Taking physical delivery of oil barrels is not much of a problem for institutional investors who have access to storage facilities. They may sell these barrels a few months down the line at a profit – net of storage costs – when the world economy, and therefore the oil price, recovers.
But traders buy commodity futures on a short-term horizon – as short as a week or even a day. They do not intend to take deliveries, but instead sell the futures position to another buyer before expiry. Since crude oil is one of the most traded commodities in the world, finding a buyer, whom the futures position can be smoothly transferred, has not been much of a problem.
But the coronavirus outbreak has changed this.
Most of the storage facilities across the key hubs of the US, one of which is a small oil town called Cushing in the state of Oklahoma, are booked.
As per some reports, several large offshore oil carriers called VLCC, which can carry upto 2 million barrels, now cost as much as $100,000 to $1,50,000 per day – yes, you read that right. Earlier, they cost $25000 per day.

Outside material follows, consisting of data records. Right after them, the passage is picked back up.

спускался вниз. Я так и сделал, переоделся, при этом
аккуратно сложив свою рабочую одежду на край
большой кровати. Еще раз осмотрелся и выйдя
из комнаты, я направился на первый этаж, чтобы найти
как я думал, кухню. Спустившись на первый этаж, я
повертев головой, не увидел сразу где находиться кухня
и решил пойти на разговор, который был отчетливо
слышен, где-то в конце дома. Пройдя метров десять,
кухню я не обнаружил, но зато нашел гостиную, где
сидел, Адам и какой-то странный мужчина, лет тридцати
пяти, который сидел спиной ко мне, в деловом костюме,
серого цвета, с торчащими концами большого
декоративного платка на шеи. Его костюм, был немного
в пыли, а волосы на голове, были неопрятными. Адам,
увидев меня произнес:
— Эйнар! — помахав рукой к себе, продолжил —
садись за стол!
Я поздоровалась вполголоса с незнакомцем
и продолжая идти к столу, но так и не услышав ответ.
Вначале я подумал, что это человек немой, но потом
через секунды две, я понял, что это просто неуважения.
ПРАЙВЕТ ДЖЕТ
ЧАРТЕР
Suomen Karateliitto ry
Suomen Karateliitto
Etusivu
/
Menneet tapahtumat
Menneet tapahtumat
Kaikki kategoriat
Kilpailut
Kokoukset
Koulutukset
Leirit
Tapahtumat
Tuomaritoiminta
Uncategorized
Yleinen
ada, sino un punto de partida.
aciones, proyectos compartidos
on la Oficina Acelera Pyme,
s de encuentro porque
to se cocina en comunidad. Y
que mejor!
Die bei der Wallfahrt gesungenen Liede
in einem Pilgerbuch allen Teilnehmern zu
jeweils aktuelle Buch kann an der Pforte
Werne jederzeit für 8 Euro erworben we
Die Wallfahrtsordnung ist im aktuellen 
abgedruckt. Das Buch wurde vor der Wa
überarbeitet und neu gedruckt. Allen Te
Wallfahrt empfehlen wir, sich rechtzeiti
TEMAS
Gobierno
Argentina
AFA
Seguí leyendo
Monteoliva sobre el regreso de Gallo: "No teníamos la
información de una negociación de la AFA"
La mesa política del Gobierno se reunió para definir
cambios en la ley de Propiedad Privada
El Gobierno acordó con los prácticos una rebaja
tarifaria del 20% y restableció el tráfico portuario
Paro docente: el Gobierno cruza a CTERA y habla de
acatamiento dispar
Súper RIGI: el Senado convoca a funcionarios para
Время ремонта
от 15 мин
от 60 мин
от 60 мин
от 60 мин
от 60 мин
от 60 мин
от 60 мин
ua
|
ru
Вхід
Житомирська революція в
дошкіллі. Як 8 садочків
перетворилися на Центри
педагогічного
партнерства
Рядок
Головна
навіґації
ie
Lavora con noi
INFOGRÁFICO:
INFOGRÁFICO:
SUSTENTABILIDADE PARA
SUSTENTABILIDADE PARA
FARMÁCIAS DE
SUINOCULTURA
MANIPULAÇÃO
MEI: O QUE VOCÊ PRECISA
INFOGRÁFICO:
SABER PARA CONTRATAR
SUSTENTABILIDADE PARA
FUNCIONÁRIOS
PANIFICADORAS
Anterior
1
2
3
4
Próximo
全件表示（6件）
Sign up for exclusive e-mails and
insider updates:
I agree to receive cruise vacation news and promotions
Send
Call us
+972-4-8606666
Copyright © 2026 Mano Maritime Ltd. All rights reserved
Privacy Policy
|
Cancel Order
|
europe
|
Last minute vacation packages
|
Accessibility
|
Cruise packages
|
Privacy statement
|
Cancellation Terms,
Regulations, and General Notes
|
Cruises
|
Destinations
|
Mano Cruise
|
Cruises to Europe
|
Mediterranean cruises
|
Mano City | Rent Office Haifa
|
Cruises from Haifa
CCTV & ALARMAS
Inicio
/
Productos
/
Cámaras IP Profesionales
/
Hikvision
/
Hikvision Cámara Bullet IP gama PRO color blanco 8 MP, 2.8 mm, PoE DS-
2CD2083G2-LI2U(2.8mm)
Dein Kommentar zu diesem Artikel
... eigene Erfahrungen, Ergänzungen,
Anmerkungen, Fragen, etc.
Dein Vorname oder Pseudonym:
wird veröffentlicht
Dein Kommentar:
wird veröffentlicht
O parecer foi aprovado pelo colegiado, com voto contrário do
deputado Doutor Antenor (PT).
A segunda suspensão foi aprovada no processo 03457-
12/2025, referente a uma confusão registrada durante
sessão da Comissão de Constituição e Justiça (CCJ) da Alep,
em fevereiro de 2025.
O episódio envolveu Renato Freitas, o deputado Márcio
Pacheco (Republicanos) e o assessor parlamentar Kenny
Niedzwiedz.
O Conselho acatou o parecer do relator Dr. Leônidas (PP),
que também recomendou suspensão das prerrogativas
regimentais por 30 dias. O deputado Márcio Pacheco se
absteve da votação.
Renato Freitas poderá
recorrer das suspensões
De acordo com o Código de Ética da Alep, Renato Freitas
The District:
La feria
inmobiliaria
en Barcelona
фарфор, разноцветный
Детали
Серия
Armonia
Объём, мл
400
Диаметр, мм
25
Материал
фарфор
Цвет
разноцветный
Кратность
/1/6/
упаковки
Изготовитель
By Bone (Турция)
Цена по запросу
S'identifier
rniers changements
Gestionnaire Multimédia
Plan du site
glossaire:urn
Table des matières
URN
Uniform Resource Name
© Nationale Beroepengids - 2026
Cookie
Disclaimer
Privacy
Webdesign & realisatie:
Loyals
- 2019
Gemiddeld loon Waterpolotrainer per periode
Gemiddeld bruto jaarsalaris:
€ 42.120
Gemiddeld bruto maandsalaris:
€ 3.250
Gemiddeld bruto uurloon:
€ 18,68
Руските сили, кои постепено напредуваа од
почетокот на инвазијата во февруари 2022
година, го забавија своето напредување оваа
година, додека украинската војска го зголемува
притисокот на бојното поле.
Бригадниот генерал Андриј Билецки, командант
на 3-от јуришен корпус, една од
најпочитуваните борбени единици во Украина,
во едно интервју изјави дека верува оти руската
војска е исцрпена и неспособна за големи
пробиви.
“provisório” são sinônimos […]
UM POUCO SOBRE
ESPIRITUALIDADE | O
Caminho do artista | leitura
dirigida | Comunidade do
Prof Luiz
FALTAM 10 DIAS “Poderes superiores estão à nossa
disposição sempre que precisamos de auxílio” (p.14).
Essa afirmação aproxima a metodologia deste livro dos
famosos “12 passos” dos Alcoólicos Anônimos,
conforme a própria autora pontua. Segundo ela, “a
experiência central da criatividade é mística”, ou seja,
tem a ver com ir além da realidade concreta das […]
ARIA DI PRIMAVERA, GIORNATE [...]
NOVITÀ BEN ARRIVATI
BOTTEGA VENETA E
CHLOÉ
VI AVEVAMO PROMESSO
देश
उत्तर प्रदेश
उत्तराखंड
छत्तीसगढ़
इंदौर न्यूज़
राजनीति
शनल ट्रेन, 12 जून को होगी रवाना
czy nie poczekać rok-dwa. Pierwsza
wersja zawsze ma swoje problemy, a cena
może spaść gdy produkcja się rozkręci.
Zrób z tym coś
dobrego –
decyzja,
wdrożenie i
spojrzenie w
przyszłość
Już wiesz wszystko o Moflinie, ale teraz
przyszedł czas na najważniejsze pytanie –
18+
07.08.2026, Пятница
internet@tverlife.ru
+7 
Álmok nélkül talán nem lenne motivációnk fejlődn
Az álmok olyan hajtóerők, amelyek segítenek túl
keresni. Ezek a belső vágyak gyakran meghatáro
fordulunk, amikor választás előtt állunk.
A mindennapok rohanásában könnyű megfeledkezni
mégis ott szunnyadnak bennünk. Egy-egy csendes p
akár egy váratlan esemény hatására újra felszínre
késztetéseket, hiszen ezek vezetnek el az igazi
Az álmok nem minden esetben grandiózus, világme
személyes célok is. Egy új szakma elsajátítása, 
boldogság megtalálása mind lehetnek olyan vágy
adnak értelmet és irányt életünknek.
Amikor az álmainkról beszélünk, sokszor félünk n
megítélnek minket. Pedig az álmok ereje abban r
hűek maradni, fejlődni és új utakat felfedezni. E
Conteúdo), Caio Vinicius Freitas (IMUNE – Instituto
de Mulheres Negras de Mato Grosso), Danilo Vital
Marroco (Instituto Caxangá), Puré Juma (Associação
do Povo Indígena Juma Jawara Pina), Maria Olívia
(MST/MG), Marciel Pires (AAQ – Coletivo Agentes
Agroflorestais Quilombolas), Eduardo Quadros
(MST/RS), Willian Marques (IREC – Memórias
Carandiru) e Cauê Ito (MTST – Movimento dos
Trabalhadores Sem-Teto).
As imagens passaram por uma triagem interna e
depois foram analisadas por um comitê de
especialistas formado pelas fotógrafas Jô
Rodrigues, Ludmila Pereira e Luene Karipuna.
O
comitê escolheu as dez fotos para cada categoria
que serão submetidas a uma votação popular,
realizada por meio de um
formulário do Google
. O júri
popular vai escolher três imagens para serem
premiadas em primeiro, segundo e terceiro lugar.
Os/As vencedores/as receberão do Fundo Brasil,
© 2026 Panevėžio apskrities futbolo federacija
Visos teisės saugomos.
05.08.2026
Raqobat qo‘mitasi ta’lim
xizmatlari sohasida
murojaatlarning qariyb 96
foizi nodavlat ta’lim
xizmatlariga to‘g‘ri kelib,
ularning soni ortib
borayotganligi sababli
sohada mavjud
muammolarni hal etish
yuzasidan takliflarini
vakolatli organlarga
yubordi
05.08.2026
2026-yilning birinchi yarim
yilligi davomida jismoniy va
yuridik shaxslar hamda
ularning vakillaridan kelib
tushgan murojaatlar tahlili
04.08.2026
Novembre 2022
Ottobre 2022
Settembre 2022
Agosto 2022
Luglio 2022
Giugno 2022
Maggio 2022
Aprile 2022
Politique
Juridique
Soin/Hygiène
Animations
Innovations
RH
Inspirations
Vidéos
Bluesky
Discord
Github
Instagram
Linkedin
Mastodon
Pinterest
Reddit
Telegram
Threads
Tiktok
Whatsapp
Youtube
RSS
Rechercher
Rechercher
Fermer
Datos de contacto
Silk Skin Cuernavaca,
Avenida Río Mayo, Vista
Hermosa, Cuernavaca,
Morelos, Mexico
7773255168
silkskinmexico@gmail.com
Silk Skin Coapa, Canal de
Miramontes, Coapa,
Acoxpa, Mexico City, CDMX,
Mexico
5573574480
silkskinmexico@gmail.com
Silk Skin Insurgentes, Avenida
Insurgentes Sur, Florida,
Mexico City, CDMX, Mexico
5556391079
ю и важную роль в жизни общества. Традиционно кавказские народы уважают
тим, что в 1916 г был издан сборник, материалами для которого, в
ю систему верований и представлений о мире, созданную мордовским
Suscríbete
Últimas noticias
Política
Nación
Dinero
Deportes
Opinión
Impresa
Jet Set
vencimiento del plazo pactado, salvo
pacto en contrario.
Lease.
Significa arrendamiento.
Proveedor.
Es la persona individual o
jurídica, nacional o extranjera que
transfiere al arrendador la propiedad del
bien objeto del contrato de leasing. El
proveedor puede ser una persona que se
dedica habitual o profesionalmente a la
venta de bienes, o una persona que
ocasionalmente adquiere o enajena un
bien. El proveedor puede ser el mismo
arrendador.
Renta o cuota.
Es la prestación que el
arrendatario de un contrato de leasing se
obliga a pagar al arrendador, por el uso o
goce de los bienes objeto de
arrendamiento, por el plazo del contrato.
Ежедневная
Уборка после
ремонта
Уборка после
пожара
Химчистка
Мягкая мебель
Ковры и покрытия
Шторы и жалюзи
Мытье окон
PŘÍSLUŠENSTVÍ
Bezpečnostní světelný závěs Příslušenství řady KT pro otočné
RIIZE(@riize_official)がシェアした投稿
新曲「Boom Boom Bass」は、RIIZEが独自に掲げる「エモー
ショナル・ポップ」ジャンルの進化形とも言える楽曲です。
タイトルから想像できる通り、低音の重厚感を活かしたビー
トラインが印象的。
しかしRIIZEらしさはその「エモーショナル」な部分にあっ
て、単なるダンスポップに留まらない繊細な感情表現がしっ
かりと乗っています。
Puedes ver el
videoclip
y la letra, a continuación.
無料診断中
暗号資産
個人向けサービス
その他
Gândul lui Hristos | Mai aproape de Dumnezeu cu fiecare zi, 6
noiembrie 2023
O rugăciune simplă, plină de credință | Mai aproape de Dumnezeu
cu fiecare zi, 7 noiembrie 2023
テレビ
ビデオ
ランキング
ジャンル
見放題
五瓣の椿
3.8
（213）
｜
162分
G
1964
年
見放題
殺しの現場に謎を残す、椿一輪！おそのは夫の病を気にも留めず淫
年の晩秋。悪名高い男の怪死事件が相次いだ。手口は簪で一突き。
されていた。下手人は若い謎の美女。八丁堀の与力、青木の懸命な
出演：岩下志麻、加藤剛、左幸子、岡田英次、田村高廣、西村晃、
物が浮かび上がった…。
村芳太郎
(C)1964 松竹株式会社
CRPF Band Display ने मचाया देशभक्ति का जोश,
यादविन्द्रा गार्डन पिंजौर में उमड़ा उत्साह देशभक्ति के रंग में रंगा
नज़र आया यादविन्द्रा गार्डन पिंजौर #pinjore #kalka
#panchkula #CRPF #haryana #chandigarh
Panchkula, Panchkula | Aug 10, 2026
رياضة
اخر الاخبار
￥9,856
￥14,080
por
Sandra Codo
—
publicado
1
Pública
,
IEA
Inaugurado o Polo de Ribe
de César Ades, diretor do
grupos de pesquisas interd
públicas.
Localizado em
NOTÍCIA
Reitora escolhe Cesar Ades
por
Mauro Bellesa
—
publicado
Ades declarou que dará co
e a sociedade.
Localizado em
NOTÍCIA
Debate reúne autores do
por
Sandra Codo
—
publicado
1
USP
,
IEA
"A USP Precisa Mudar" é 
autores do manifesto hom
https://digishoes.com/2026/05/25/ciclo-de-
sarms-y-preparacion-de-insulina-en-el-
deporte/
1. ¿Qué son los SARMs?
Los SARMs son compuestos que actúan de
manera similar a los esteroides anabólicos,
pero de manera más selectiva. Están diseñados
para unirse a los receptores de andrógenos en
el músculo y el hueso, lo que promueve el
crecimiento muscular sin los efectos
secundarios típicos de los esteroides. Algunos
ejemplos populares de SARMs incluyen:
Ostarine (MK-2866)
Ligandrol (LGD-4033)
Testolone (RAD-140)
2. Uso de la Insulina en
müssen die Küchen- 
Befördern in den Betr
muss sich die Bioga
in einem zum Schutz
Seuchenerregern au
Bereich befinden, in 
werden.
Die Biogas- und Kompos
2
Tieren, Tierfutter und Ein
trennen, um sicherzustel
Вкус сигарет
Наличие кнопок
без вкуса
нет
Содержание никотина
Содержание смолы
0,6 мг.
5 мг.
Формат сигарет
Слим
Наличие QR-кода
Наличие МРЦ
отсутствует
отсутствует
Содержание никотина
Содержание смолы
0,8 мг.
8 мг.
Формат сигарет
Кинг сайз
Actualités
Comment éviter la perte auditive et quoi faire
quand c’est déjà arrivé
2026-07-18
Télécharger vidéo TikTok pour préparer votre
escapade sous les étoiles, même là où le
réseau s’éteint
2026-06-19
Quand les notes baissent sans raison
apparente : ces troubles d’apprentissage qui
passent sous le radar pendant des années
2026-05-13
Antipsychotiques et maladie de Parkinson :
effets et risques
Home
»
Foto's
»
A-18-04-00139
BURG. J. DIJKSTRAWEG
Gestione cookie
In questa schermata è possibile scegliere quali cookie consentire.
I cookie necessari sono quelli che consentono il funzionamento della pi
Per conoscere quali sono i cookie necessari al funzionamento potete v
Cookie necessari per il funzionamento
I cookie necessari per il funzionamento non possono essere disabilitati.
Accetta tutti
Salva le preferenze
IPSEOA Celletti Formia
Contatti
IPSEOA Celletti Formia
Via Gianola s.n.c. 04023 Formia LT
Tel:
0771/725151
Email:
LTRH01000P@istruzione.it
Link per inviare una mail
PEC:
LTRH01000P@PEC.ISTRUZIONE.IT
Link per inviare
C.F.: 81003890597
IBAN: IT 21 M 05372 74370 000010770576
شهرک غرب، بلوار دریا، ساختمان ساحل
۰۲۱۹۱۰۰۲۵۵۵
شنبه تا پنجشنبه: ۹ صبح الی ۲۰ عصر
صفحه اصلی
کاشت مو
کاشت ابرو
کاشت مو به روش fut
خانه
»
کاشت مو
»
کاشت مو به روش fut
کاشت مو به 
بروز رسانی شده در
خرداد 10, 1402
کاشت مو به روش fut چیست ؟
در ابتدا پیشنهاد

Why has the US run out of storage facilities? It’s because many investors had booked them earlier, betting on a rise in oil prices once the coronavirus pandemic settles down and the world economy recovers so they can sell the oil barrels at a profit – net of storage costs obviously.
This is why the June oil futures, or July, or August still trade at above $15 per barrel.
So, to sum up, the US lacks storage facilities and offshore oil pipelines and tankers are obscenely expensive for storing oil, causing long-term buyers of oil barrels to stay away from participating in the futures market. Meanwhile, the supply of oil continues to stay high, despite the OPEC+ (OPEC plus Russia) players having agreed to cut the daily production by 9.7 million barrels starting May.
As for India, normally every $10 drop benefits the domestic GDP by 0.5 per cent. It also lowers inflation by about 0.3%. But since both the demand and supply of crude oil are inelastic in the short term, the impact of this reduction is unlikely to trickle down to the ground level anytime soon. For those of you who may be unaware, elasticity is just the change in the quantity of oil supplied or demanded with every $1 change in its price. Also expect excise hikes on fuel, especially given the expected massive fall in government's tax revenues owing to the virus-related lockdown.
In terms of industries, in the long run this should benefit autos, paints, oil retailers and marketers, rubber & rubber chemicals, aviation, cement, and a host of manufacturers that use crude or crude derivatives as inputs or for transportation. Obviously, in the near term the industrial outlook would continue to stay negative until the overall consumption recovers.
Disclosure: This is not an investment recommendation or a stock advice.